- **Work to complete**
Retype, exactly and completely, the listing that comes next, skipping its images.

- **Supplied data**
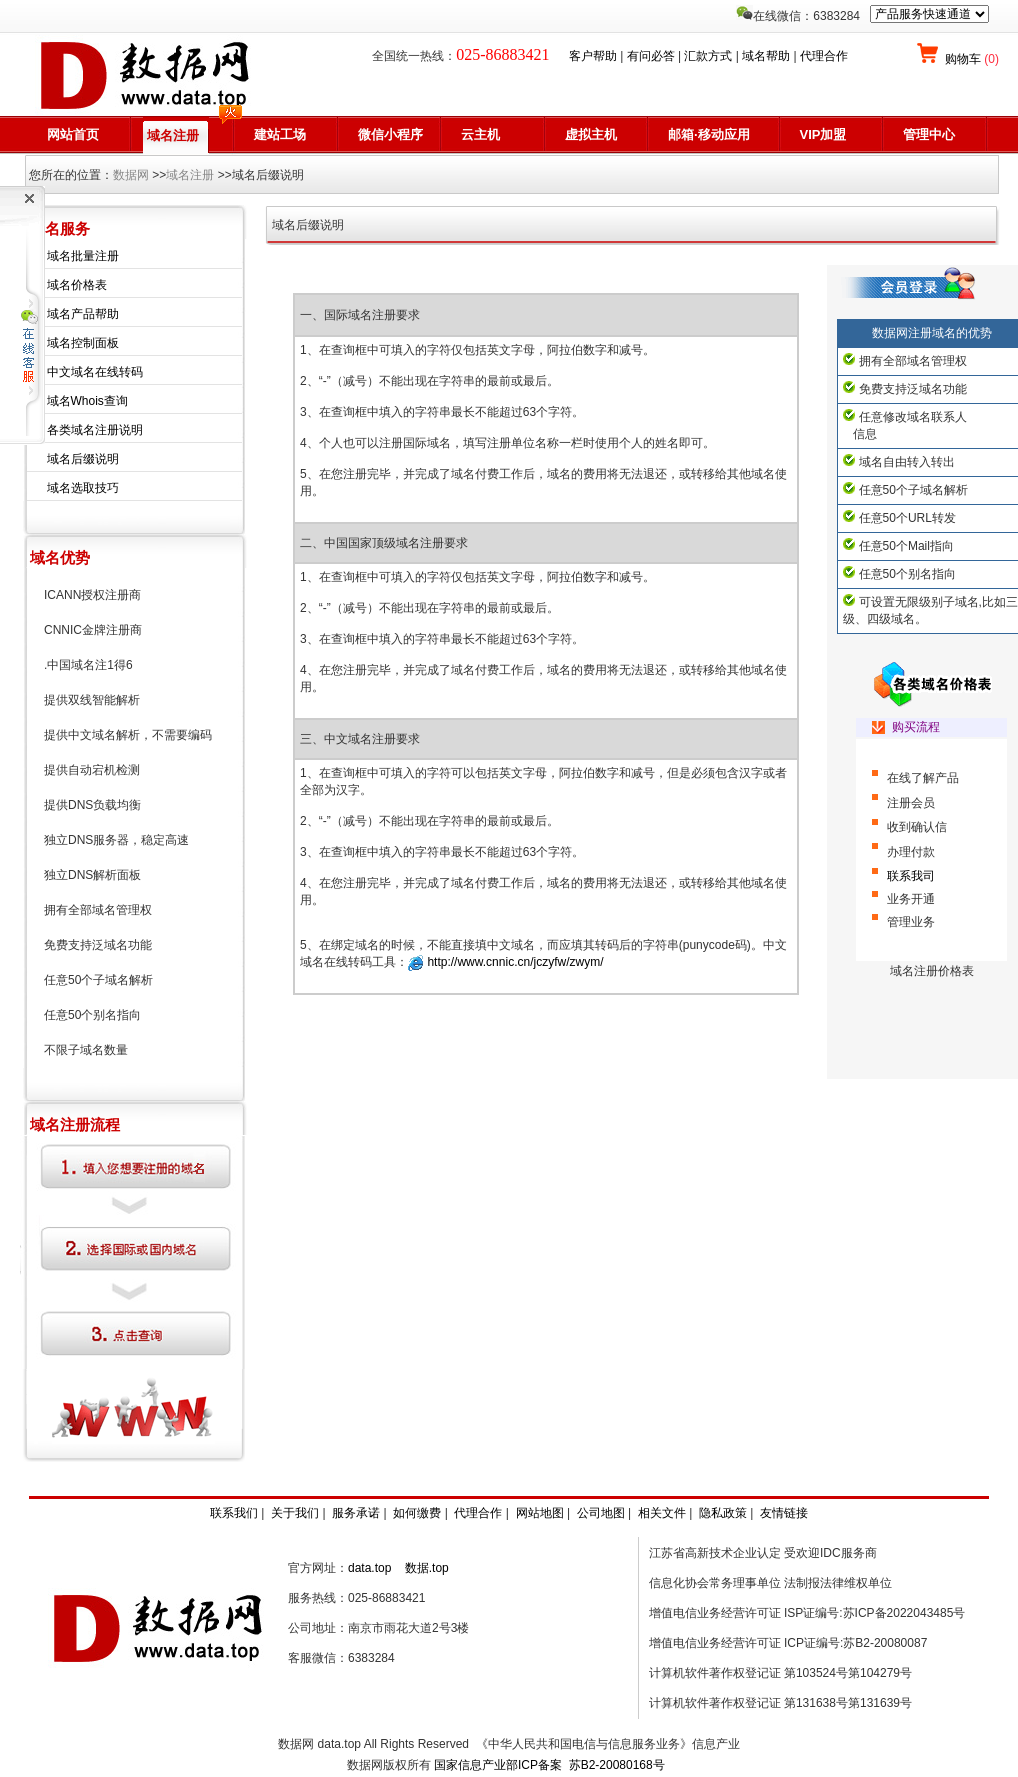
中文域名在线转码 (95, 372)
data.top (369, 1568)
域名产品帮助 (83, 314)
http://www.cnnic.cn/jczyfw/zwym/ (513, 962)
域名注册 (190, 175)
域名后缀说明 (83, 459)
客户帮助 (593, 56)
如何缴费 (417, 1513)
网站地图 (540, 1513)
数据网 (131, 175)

- **Your response**
中文域名在线转码 (95, 372)
data.top (369, 1568)
域名产品帮助 (83, 314)
http://www.cnnic.cn/jczyfw/zwym/ (513, 962)
域名注册 (190, 175)
域名后缀说明 (83, 459)
客户帮助 (593, 56)
如何缴费 (417, 1513)
网站地图 (540, 1513)
数据网 (131, 175)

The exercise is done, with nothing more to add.